━━━━━ Data section

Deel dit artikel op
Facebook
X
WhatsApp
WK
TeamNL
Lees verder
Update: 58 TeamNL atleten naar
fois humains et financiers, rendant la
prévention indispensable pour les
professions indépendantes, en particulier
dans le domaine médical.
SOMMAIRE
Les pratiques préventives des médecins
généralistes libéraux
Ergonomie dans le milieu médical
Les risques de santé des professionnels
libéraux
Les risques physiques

━━━━━━━━━━
━━━━━ Data section

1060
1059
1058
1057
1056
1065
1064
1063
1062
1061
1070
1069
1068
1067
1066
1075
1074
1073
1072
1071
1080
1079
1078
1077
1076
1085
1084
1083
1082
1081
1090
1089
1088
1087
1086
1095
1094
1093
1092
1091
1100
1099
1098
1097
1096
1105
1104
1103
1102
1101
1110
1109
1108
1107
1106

━━━━━━━━━━

What is required - Where a line above includes "risques", copy that line.

Response to this task -
Les risques de santé des professionnels
Les risques physiques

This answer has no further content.